LEA NEL GIARDINO INCANTATO – di Nadia Peruzzi e Carmela De Pilla

Era un giardino incantato. Di quelli che un tempo impreziosivano ville e castelli della nobiltà europea e non solo di quella.
Era curatissimo, rigoglioso e ricco di statue . Figure fra il mitologico e il mostruoso, piante di un po’ tutte le provenienze .
Felci e cactus si tenevano quasi per mano. Le liane si intrecciavano alla vite americana in amplessi quasi umani.

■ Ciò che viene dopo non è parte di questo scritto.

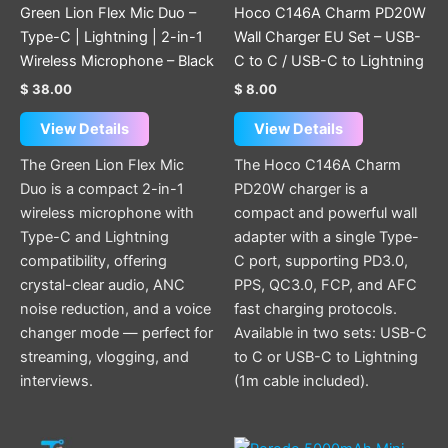
chosen
Green Lion Flex Mic Duo –
Hoco C146A Charm PD20W
on
Type-C | Lightning | 2-in-1
Wall Charger EU Set – USB-
the
Wireless Microphone – Black
C to C / USB-C to Lightning
product
$
38.00
$
8.00
page
View Details
View Details
The Green Lion Flex Mic
The Hoco C146A Charm
Duo is a compact 2-in-1
PD20W charger is a
wireless microphone with
compact and powerful wall
Type-C and Lightning
adapter with a single Type-
compatibility, offering
C port, supporting PD3.0,
crystal-clear audio, ANC
PPS, QC3.0, FCP, and AFC
noise reduction, and a voice
fast charging protocols.
changer mode — perfect for
Available in two sets: USB-C
streaming, vlogging, and
to C or USB-C to Lightning
interviews.
(1m cable included).
This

Cipressi, aceri, salici piangenti, baobab e sequoie stavano lì dentro in bella mostra senza gareggiare in alcun modo fra loro.
Chi ci entrava respirava un’aria particolare . Era come trovare tutto il mondo in un giardino . Non aveva recinzioni, questo era il bello. Ma era veramente prezioso per altro.
Non si sa come e per effetto di quale magia, lo popolavano senza infastidirsi o cercare di prendere il sopravvento una sull’altra, specie diversissime che di solito si trovavano sparse per il globo. Anche i muschi e i licheni che popolavano il grande Nord vi avevano trovato casa, così pure le piante che, quando fiorivano tutte insieme, davano un tocco di vita alla valle della Morte.
Nessuno sapeva, come tutto questo fosse diventato una realtà, anche perché era sconosciuto ai più.
Chi ci si inoltrava, ne usciva cambiato profondamente. Tornava a casa convinto che nulla era impossibile, e che la natura a volte matrigna sapeva organizzarsi e dare lezioni di convivenza agli esseri umani.
Era un giardino incantato .
Forse era un sogno. Oppure una utopia tradotta in realtà! Pensarci rasserenava e rendeva meno tristi.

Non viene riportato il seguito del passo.